SoFi sues some borrowers after they default on a personal or private student loan, but there may be time to negotiate a debt settlement or to refinance with a private lender before the lawsuit is filed.
SoFi has become a major player in the private lender space by spending heavily on marketing efforts encouraging federal student loan borrowers to refinance their higher-interest loans into a private loan with a lower interest rate. Refinancing helps you save money on interest over the life of the loan, but it can leave you stuck with a monthly bill you can’t pay.
It’s also spent heavily to grab a huge share of the personal loan market. As a result, SoFi holds a bunch of debt, most of which is paid on time.
But people’s financial situations change, and they fall behind on their monthly payments. Miss enough payments, and SoFil will charge off your loan balance and send it to a debt collector. Sometimes that’ll be a collection agency that Sofi sent the debt to see what results they could achieve. Other times, it’ll be a debt buyer that Sofi sold the loans at a discount.
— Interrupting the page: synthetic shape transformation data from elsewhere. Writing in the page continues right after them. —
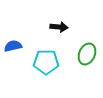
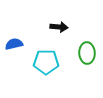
blue semicircle: moved 1 px right, 2 px up
green ellipse: moved 1 px up; rotated 25 degrees counterclockwise
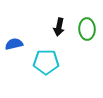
black arrow: rotated 96 degrees clockwise
green ellipse: moved 24 px up
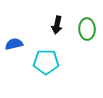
black arrow: moved 2 px left, 2 px up
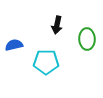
green ellipse: moved 10 px down
blue semicircle: moved 1 px down
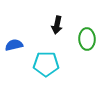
cyan pentagon: moved 2 px down
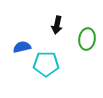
green ellipse: rotated 10 degrees clockwise
blue semicircle: moved 8 px right, 2 px down
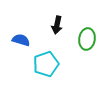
blue semicircle: moved 1 px left, 7 px up; rotated 30 degrees clockwise
cyan pentagon: rotated 20 degrees counterclockwise
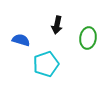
green ellipse: moved 1 px right, 1 px up
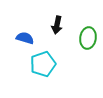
blue semicircle: moved 4 px right, 2 px up
cyan pentagon: moved 3 px left
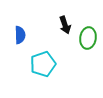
black arrow: moved 8 px right; rotated 30 degrees counterclockwise
blue semicircle: moved 5 px left, 3 px up; rotated 72 degrees clockwise
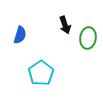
blue semicircle: rotated 18 degrees clockwise
cyan pentagon: moved 2 px left, 9 px down; rotated 15 degrees counterclockwise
No matter what route the loan takes, you — and your cosigner, if any — will suffer the same consequences: collection calls and credit score damage. You won’t have to worry about SoFi garnishing your wages, taking money out of your bank account, or putting a lien on your home until it takes you to court and gets a judgment.
Related: What Happens if You Default on Private Student Loans?
From the time your loan defaults until SoFi hires a law firm to sue you, there’ll be time to try and resolve the debt.